Para Tai, eso era soñar. ¿De qué le serviría recordar cuando las cosas eran mejores? ¿Acaso solucionaría algo? De hecho, cada vez que recordaba lo feliz que fue, le hacía más mísero su hoy. Morir por que las cosas fueran como antes no era sano, ni útil. Lo mejor eran las acciones. Y antes que eso, atreverse a correr el riesgo, a reunir el coraje. Aunque eso ya no parecía tan fácil, en el sentido que no sabía si esta vez tendría el suficiente valor para vivir con las consecuencias de los actos que había realizado. Había llegado al punto en que no sabía si debía intentar resolver las cosas o terminar de destruirlas. Y tenía ganas de hablar al respecto.

―Hiciste una pregunta muy interesante, Hika ―Dijo Tai intentando retomar el tema. ―; cómo podemos saber cuando nos equivocamos y cuando no. Lo que hago en tales casos, es dejar que la persona con la que cometí el error me lo diga. Siendo sincero, para mi, yo nunca me equivoco ―comentó riendo, haciendo que su hermana también lo hiciera. ―… hasta que esa persona reacciona de una manera en la que no esperaba que reaccionara. Es ahí cuando te das cuenta que triunfaste, o que lo arruinaste.

La castaña lo meditó.

―Si estas segura de tus acciones, tanto que incluso las planeaste ―continuó el. ―, no puedes estar mal. El problema aquí es lo que esa otra persona piense. Básicamente, es como jugar a la ruleta rusa.

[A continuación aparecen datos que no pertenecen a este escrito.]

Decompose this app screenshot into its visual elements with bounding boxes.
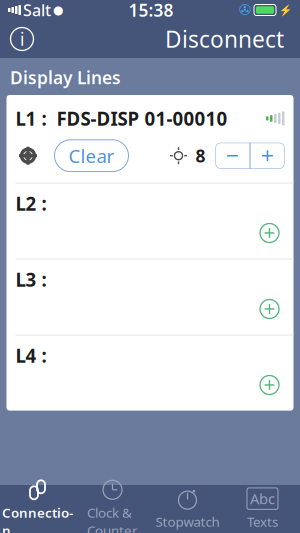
button[interactable]: Clear: [54, 140, 128, 172]
staticText: 8: [196, 144, 206, 167]
staticText: 15:38: [128, 0, 174, 22]
staticText: L4 :: [16, 343, 46, 368]
staticText: Display Lines: [10, 66, 121, 89]
button[interactable]: Add text to L4 :: [254, 370, 284, 400]
button[interactable]: Clock & Counter: [75, 485, 150, 533]
staticText: ●: [53, 3, 63, 17]
button[interactable]: Abc: [225, 485, 300, 533]
staticText: Salt: [23, 0, 51, 21]
button[interactable]: Line settings: [16, 142, 40, 169]
staticText: Disconnect: [165, 24, 284, 54]
staticText: Connection: [2, 504, 73, 533]
staticText: L3 :: [16, 267, 46, 292]
staticText: ⚡: [279, 4, 292, 16]
button[interactable]: Increase brightness: [250, 143, 284, 169]
button[interactable]: Add text to L2 :: [254, 218, 284, 248]
staticText: Stopwatch: [156, 513, 220, 530]
staticText: i: [20, 28, 24, 50]
staticText: Abc: [250, 489, 275, 508]
button[interactable]: Info: [0, 20, 44, 58]
staticText: Clear: [68, 143, 114, 168]
staticText: L1 : FDS-DISP 01-00010: [16, 106, 228, 131]
staticText: Texts: [247, 513, 278, 530]
staticText: ✇: [239, 2, 251, 18]
button[interactable]: Connection: [0, 485, 75, 533]
button[interactable]: Add text to L3 :: [254, 294, 284, 324]
button[interactable]: Disconnect: [155, 20, 294, 58]
staticText: L2 :: [16, 191, 46, 216]
button[interactable]: Decrease brightness: [216, 143, 250, 169]
button[interactable]: Stopwatch: [150, 485, 225, 533]
staticText: Clock & Counter: [87, 504, 138, 533]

A Hikari había dejado de sorprenderle la profundidad con la que ahora hablaba su consanguíneo. Pero ella también sabía al respecto.

―La ruleta rusa me parece algo muy drástico ―opinó ella, incluso divertida. ―, con esta no hay vuelta atrás. Para mi es más como una apuesta: Al final te acabas enterando de lo que querías enterarte, o de lo que no. Pagas por ello e intentas de nuevo, y hay más probabilidades de que, con cada intento, te acerques a una victoria. Y con una bala en tu cabeza ya no tendrías muchas opciones.

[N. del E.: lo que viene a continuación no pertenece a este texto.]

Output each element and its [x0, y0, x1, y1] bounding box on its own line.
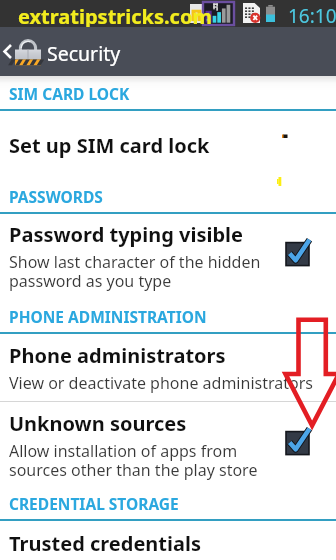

Ambos se miraron fijamente y terminaron soltando carcajadas. Hikari se sintió bien por Tai. Tarde o temprano se hartaría de todo eso.

―Ahora, ¿a qué nos referíamos con eso? ―preguntó Hikari, con cierta intención, como preguntando a un alumno si había entendido la definición de una palabra.

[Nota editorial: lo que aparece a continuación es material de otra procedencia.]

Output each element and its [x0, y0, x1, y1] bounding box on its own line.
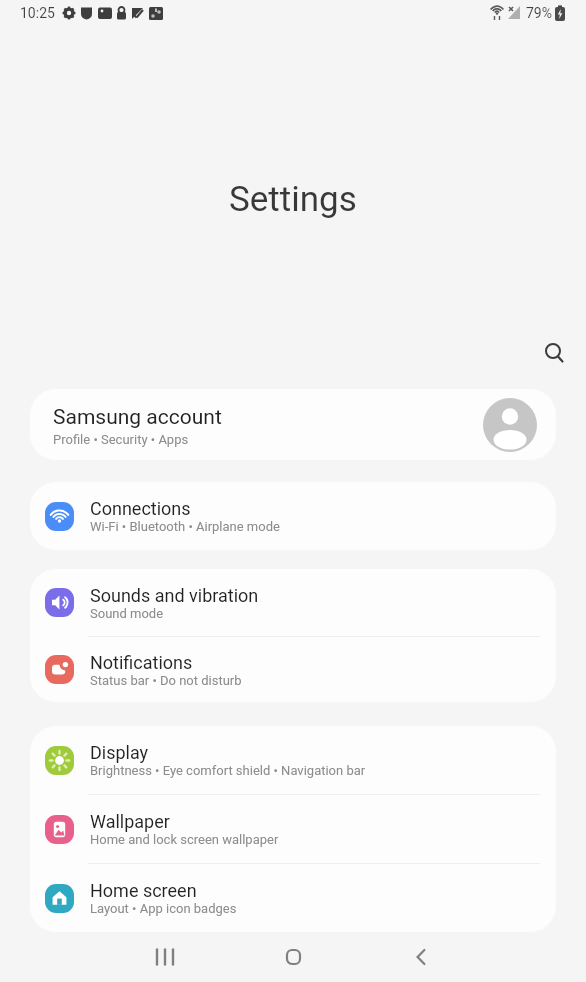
- staticText: Home and lock screen wallpaper: [90, 832, 279, 847]
- staticText: Connections: [90, 498, 191, 519]
- staticText: Status bar • Do not disturb: [90, 673, 242, 688]
- staticText: 10:25: [20, 5, 55, 21]
- staticText: Home screen: [90, 880, 197, 901]
- button[interactable]: Notifications: [30, 637, 556, 702]
- button[interactable]: Connections: [30, 482, 556, 550]
- staticText: Samsung account: [53, 405, 222, 430]
- staticText: 79%: [526, 5, 552, 21]
- staticText: Sounds and vibration: [90, 585, 259, 606]
- staticText: Wallpaper: [90, 811, 170, 832]
- button[interactable]: [271, 935, 315, 979]
- staticText: Notifications: [90, 652, 193, 673]
- button[interactable]: [536, 336, 570, 370]
- button[interactable]: Samsung account: [30, 389, 556, 460]
- staticText: Brightness • Eye comfort shield • Naviga…: [90, 763, 366, 778]
- staticText: Sound mode: [90, 606, 164, 621]
- button[interactable]: Sounds and vibration: [30, 569, 556, 636]
- button[interactable]: [143, 935, 187, 979]
- staticText: Profile • Security • Apps: [53, 432, 189, 447]
- staticText: Settings: [229, 179, 357, 220]
- staticText: Wi-Fi • Bluetooth • Airplane mode: [90, 519, 280, 534]
- staticText: Layout • App icon badges: [90, 901, 237, 916]
- button[interactable]: Wallpaper: [30, 795, 556, 863]
- button[interactable]: Display: [30, 726, 556, 794]
- button[interactable]: Home screen: [30, 864, 556, 932]
- button[interactable]: [399, 935, 443, 979]
- staticText: Display: [90, 742, 149, 763]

Taichi captó. No iba a ser tan fácil admitirlo. ―No sé, tú planteaste la pregunta. ¿A qué te referías? ―Le cambió la jugada, recuperando su expresión socarrona.

Hikari no le tomó mucha importancia. ―Al principio, a crecer espiritualmente con las experiencias. Después se me salió de las manos y tal vez me refería al amor y lo complejo de éste en algunas situaciones. Terminé por basarme en eso, pero esto aplica en cualquier situación.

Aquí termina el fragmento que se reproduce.